Task details - After locating the line with "Powered by Getro (751, 1586)", reproduce that line and every one following it exactly, up to the end of the entries.

Supplied information -
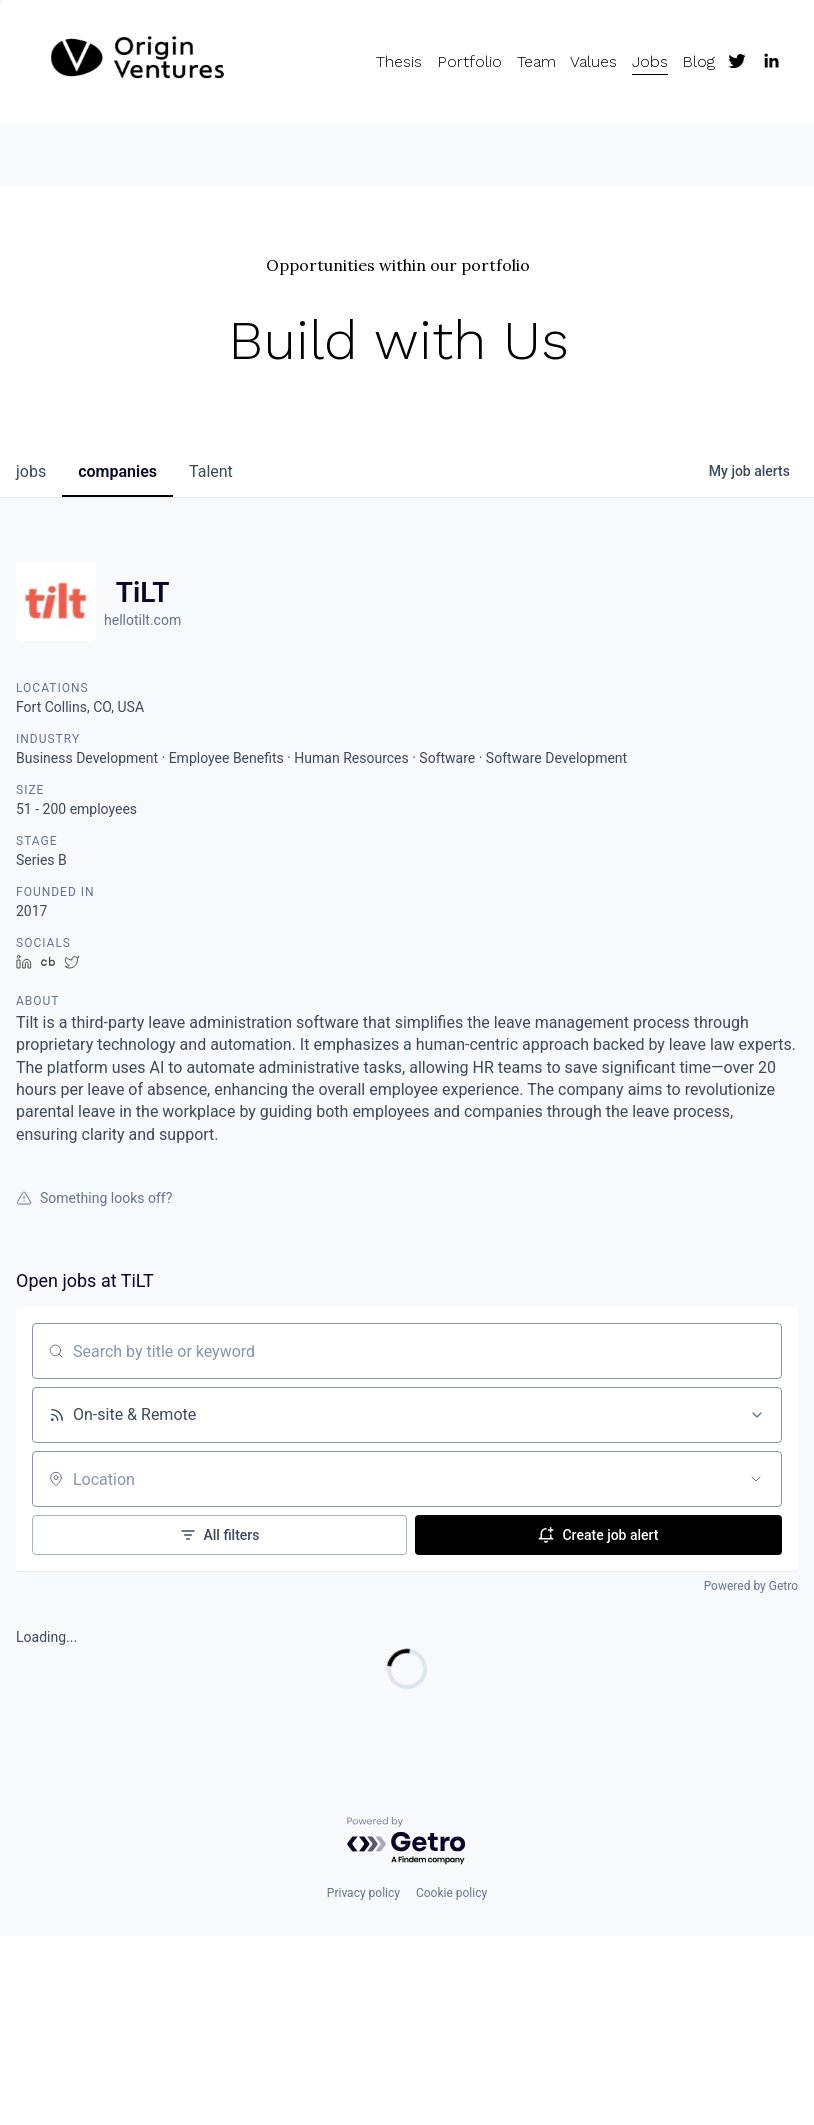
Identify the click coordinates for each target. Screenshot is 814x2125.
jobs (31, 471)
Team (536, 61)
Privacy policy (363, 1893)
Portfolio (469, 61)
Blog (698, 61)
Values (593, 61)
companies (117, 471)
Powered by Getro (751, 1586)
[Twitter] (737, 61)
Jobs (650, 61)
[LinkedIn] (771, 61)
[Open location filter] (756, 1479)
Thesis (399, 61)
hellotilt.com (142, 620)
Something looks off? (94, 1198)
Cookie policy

Output for this exercise -
Powered by Getro (751, 1586)
[Twitter] (737, 61)
Jobs (650, 61)
[LinkedIn] (771, 61)
[Open location filter] (756, 1479)
Thesis (399, 61)
hellotilt.com (142, 620)
Something looks off? (94, 1198)
Cookie policy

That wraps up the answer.